> It's been 20 years since I had to think closely about reversible computing, and I've forgotten lots of the details. When I said "implement a hash function", I actually meant "implement exclusive-or with the result of the hash function" or something similar.
Well that gets a bit more interesting. If the hash is of a key K, and the hash output is exclusive-or'd with input M, then of course it's reversible with respect to M but not K.
You can think of the above as an easily reversible program with M as its only input. (If K is treated as a constant, then it's just part of the program.).
In that case, yes you can make an efficiently reversible version in Nilang.jl, and it will have all the differentiability properties etc.

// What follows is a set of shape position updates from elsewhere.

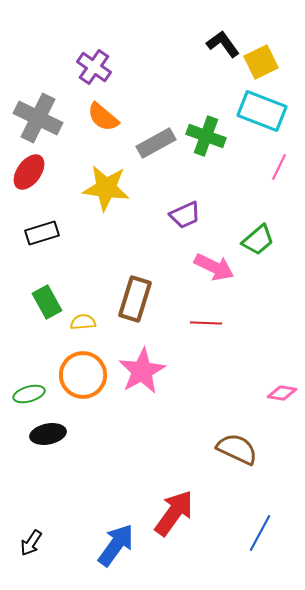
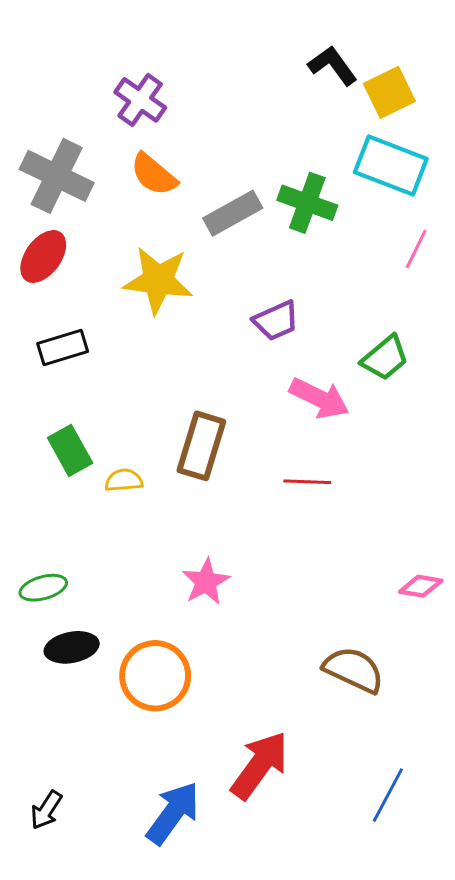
pink star: (142, 371) -> (206, 582), moved, size x0.7
orange circle: (83, 375) -> (155, 676), moved

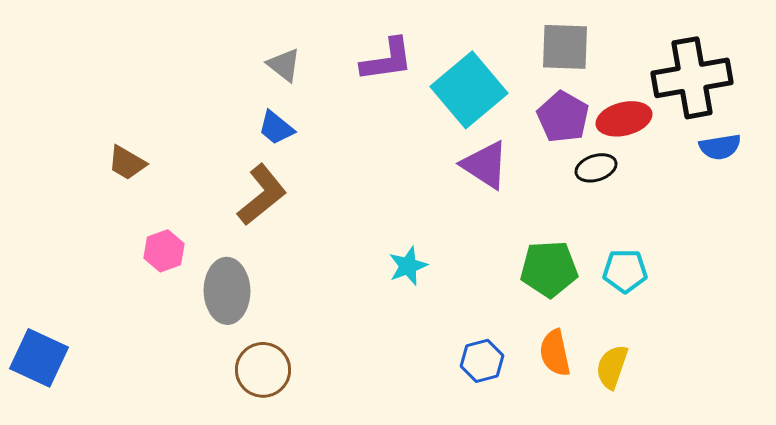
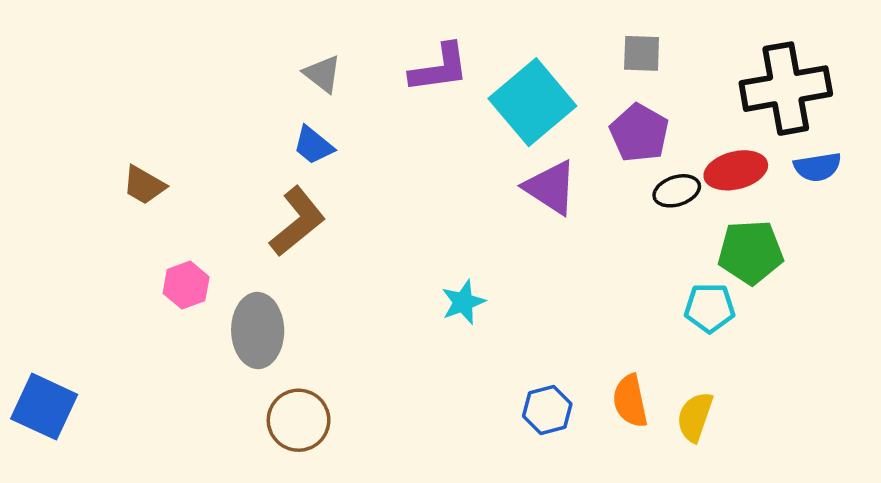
gray square: (565, 47) -> (642, 53), size x0.7
red ellipse: (624, 119) -> (736, 170), moved
green pentagon: (549, 269) -> (751, 252), moved

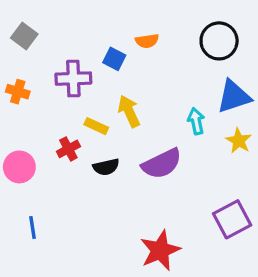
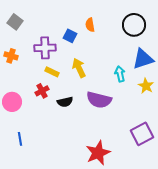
orange semicircle: (147, 41) -> (90, 25), turned 88
yellow rectangle: (96, 126) -> (52, 72), moved
purple semicircle: (162, 164) -> (99, 100), turned 40

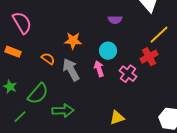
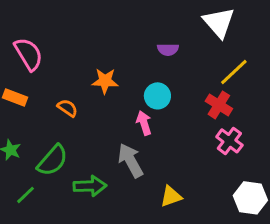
red cross: (149, 57) -> (219, 105), turned -30
gray arrow: (71, 70) -> (130, 160), moved
pink cross: (128, 74) -> (229, 141), moved

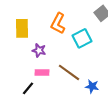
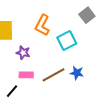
brown line: (69, 72) -> (54, 75), turned -65
blue star: (92, 86) -> (77, 73), moved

But it will only have those properties under the assumption of holding K constant. The new program won't resemble the stated problem of inverting a cryptographic hash :-)
In general there will be some parts of a program which are reversible without needing to record any state, and other parts where you have to retain some state (or generally a function of the state, which might be less overhead) in order to make the whole thing reversible.
Quantum computers face this problem too. Every quantum program is fully reversible, but you can't copy qubits, so you can't translate a classical non-reversible program to quantum by retaining copies of state as described above. You have to do stranger things to translate the program.
The fact you can actually do that shows that recording internal states isn't the only way to make a program reversible. But the fact it takes exponential time to simulate the resulting program on a classical computer shows that the alternative doesn't let you invert a cryptographic hash that easily either :-)
> But aren't there one-to-one equivalents, called one-way functions, ...
In general one-way functions map multiple inputs to the same output, so they aren't reversible.
You're thinking of a rarer kind called one-way permutations.
There aren't many of these around, and they aren't what is generally intended when talking about a cryptographic hash. It would be convenient if hashes were permutations, but they generally aren't.